Destarte, existem situações em que o indivíduo não cumpre as determinações da norma desviando sua conduta do padrão esperado, porém tomando cuidados ou medidas de segurança especiais não exigidas pelo Direito, de forma a compensar esse comportamento perigoso. Mas, essas compensações tornariam a conduta do autor que não se encontra dentro dos padrões de risco permitido, adequadas?

Segundo Günther Jakobs, as condutas que são proibidas pelas normas de Direito não admitem compensações. Assim, mesmo quando são tomados cuidados especiais, o risco é proibido. [180]

O autor cita o exemplo do motorista experiente que, conduzindo um automóvel dentro do limite de velocidade, mesmo que ligeiramente ébrio, induz maior segurança do que um principiante inseguro que não comete erro algum. O comportamento do motorista experiente não é permitido pois a proibição da colocação abstrata em perigo discrimina não um determinado nível de risco mas sim um tipo de comportamento. O autor aduz ainda que "no âmbito do regulado pelo Direito, não existe um grau fixo de permissão geral para levar a cabo colocações em perigo, mas a permissão está vinculada à configuração do comportamento". [181]

Quando não há normas jurídicas a questão difere do seguinte modo: as demais normas determinam um padrão que se pode alcançar de qualquer maneira, tanto levando-se em conta o descrito na norma, como de maneira diversa.

Para ilustar sua explanação o doutrinador apresenta o exemplo do indivíduo que constrói um muro com espessura menor que a recomendada, porém com um material mais resistente.

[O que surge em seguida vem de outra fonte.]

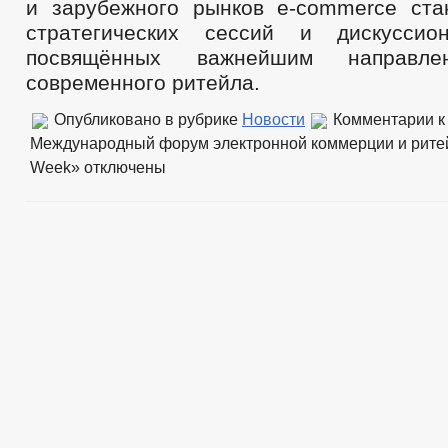
и зарубежного рынков e-commerce ста
стратегических сессий и дискуссио
посвящённых важнейшим направле
современного ритейла.
Опубликовано в рубрике
Новости
Комментарии
к
Международный форум электронной коммерции и рит
Week»
отключены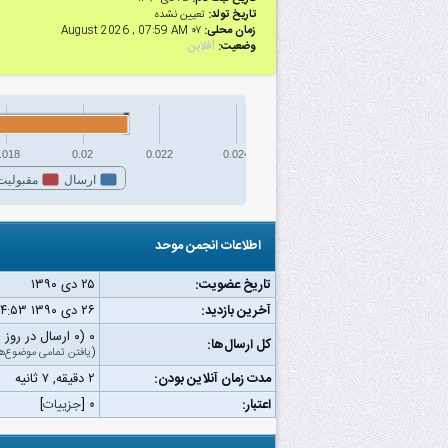
تاریخ تولد:
تعیین نشده
زمان محلی:
۰۷ August 2026 , 07:59 AM
وضعیت:
آفلاین
.018
0.02
0.022
0.024
ارسال
مقبولیت
اطلاعات انجمن موحد
تاریخ عضویت:
۲۵ دى ۱۳۹۰
آخرین بازدید:
۲۶ دى ۱۳۹۰ ۰۴:۵۳ ب.ظ
۰ (۰ ارسال در روز | ۰ درصد از کل ارسال‌ها)
کل ارسال‌ها:
(
یافتن تمامی موضوع‌ه
مدت زمان آنلاین بودن:
۲ دقیقه, ۷ ثانیه
اعتبار:
۰
[
جزییات
]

Nessa seara encontra-se a discussão doutrinária mencionada anteriormente: "Quem decidirá quando um comportamento é do tipo que se proíbe ordinariamente e quando concorrem condições ideais para sua realização"? [182]

Para o autor não prospera atribuir essa decisão ao juízo do homem cuidadoso. Günther Jakobs analisa duas hipóteses: a) na primeira, a qual o doutrinador discorda, coloca-se no lugar do autor que criou o risco uma pessoa dita expert na matéria relativa ao caso concreto e que deve estar preparado por todos os conhecimentos e aptidões especiais do autor. O doutrinador, de forma pejorativa, fala que dessa forma estaríamos diante de um verdadeiro monstro, posto que jamais haverão dois sujeitos completamente semelhantes; b) a segunda hipótese diz respeito a administração de padrões objetivos em suas distintas concreções, predeterminados pela sociedade, e, inclusive, às vezes estabelecidos juridicamente.

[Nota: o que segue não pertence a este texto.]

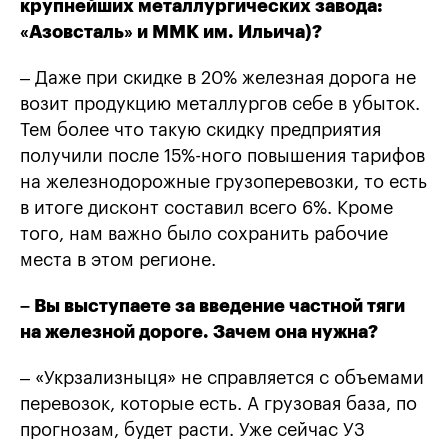
крупнейших металлургических завода:
«Азовсталь» и ММК им. Ильича)?
– Даже при скидке в 20% железная дорога не
возит продукцию металлургов себе в убыток.
Тем более что такую скидку предприятия
получили после 15%-ного повышения тарифов
на железнодорожные грузоперевозки, то есть
в итоге дисконт составил всего 6%. Кроме
того, нам важно было сохранить рабочие
места в этом регионе.
– Вы выступаете за введение частной тяги
на железной дороге. Зачем она нужна?
– «Укрзализныця» не справляется с объемами
перевозок, которые есть. А грузовая база, по
прогнозам, будет расти. Уже сейчас УЗ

Segundo o doutrinador a valoração do risco é relativa ao papel que o autor está exercendo. Dessa forma um médico que não utiliza materiais esterilizados para realizar um curativo não está exercendo seu papel de acordo com as expectativas da sociedade além de não seguir os procedimentos de sua lex artis, configurando esse risco como proibido. [183]

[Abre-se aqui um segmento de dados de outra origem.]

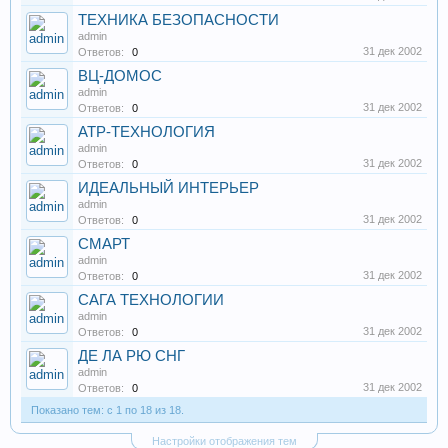
ТЕХНИКА БЕЗОПАСНОСТИ
admin
31 дек 2002
Ответов:
0
ВЦ-ДОМОС
admin
31 дек 2002
Ответов:
0
АТР-ТЕХНОЛОГИЯ
admin
31 дек 2002
Ответов:
0
ИДЕАЛЬНЫЙ ИНТЕРЬЕР
admin
31 дек 2002
Ответов:
0
СМАРТ
admin
31 дек 2002
Ответов:
0
САГА ТЕХНОЛОГИИ
admin
31 дек 2002
Ответов:
0
ДЕ ЛА РЮ СНГ
admin
31 дек 2002
Ответов:
0
Показано тем: с 1 по 18 из 18.
Настройки отображения тем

O autor da conduta que não observou as normas jurídicas criou um risco proibido e, a princípio, uma ação típica. Nos casos em que não existirem normas jurídicas leva-se em consideração o juízo do portador de um papel para saber se a ação foi criadora de um risco especial e se expôs alguém a um risco que exceda o cotidianamente inevitável. Günther Jakobs tenta elucidar a questão através do seguinte exemplo: Um médico, na realização de um curativo, deve esterilizar o local do ferimento utilizando materiais limpos a fim de evitar infecções na área machucada. Esse é o papel que a sociedade espera de um médico. Por outro lado, não espera-se o mesmo comportamento de uma mãe que faz um curativo com tecido para estancar o ferimento de seu filho. No caso em tela a mãe estará agindo dentro do risco permitido porque não tem conhecimentos especiais de primeiros socorros, principalmente se inserido em uma sociedade pouco desenvolvida e sem noções de higiene básica como em países pobres. [184]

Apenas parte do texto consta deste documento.